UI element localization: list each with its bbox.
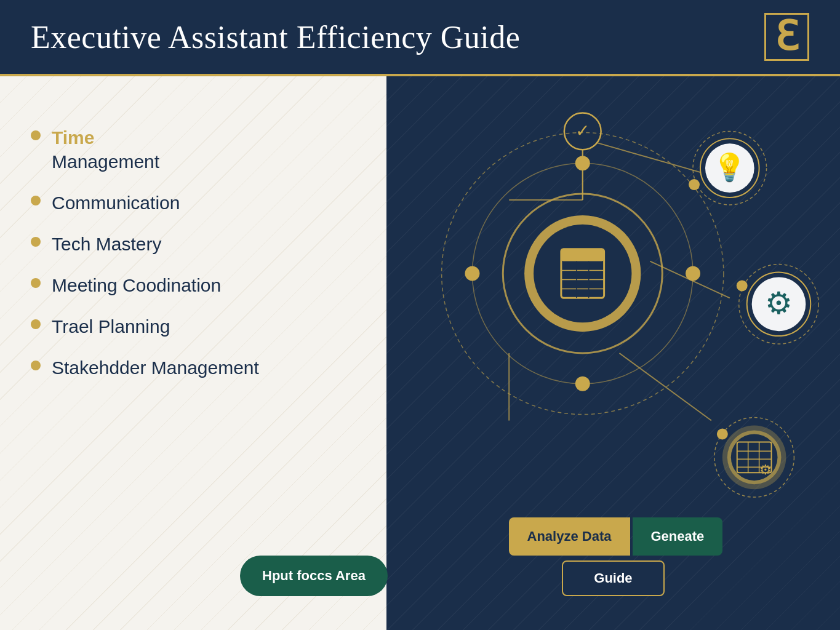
bullet-dot bbox=[31, 130, 41, 140]
svg-point-22 bbox=[686, 266, 700, 281]
item-text-time: TimeManagement bbox=[52, 126, 159, 173]
right-panel: ✓ bbox=[386, 76, 840, 630]
bullet-dot bbox=[31, 319, 41, 329]
item-text-travel: Trael Planning bbox=[52, 314, 170, 338]
bullet-list: TimeManagement Communication Tech Master… bbox=[31, 126, 356, 380]
list-item-communication: Communication bbox=[31, 191, 356, 215]
svg-text:✓: ✓ bbox=[575, 121, 590, 140]
generate-button[interactable]: Geneate bbox=[633, 517, 723, 556]
svg-point-29 bbox=[689, 179, 700, 190]
svg-text:💡: 💡 bbox=[713, 151, 746, 183]
list-item-travel: Trael Planning bbox=[31, 314, 356, 338]
main-content: TimeManagement Communication Tech Master… bbox=[0, 76, 840, 630]
bullet-dot bbox=[31, 196, 41, 205]
item-text-tech: Tech Mastery bbox=[52, 232, 161, 256]
page-title: Executive Assistant Efficiency Guide bbox=[31, 19, 520, 55]
svg-line-1 bbox=[583, 138, 711, 175]
svg-point-34 bbox=[737, 280, 748, 291]
list-item-time: TimeManagement bbox=[31, 126, 356, 173]
bullet-dot bbox=[31, 361, 41, 370]
highlight-time: Time bbox=[52, 127, 94, 148]
svg-point-24 bbox=[465, 266, 479, 281]
bullet-dot bbox=[31, 278, 41, 288]
svg-point-23 bbox=[575, 377, 590, 391]
item-text-communication: Communication bbox=[52, 191, 180, 215]
item-text-meeting: Meeting Coodination bbox=[52, 273, 221, 297]
analyze-data-button[interactable]: Analyze Data bbox=[509, 517, 630, 556]
item-text-stakeholder: Stakehdder Management bbox=[52, 356, 259, 380]
input-focus-button[interactable]: Ηput foccs Area bbox=[240, 556, 388, 596]
list-item-stakeholder: Stakehdder Management bbox=[31, 356, 356, 380]
svg-point-21 bbox=[575, 156, 590, 170]
svg-text:⚙: ⚙ bbox=[759, 462, 771, 477]
guide-button[interactable]: Guide bbox=[562, 560, 664, 596]
svg-text:⚙: ⚙ bbox=[765, 287, 793, 321]
bullet-dot bbox=[31, 237, 41, 247]
svg-point-46 bbox=[717, 429, 728, 440]
analyze-generate-row: Analyze Data Geneate bbox=[504, 517, 723, 556]
svg-line-3 bbox=[619, 353, 711, 421]
svg-rect-15 bbox=[561, 249, 604, 261]
header: Executive Assistant Efficiency Guide Ɛ bbox=[0, 0, 840, 74]
left-panel: TimeManagement Communication Tech Master… bbox=[0, 76, 386, 630]
svg-point-13 bbox=[534, 225, 631, 322]
list-item-meeting: Meeting Coodination bbox=[31, 273, 356, 297]
brand-icon: Ɛ bbox=[764, 13, 809, 61]
list-item-tech: Tech Mastery bbox=[31, 232, 356, 256]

▸ **Problem requirements**:
Every line in the records above that contains the word "Meeting" should be copied out.

▸ **Answer box**:
item-text-meeting: Meeting Coodination bbox=[52, 273, 221, 297]
list-item-meeting: Meeting Coodination bbox=[31, 273, 356, 297]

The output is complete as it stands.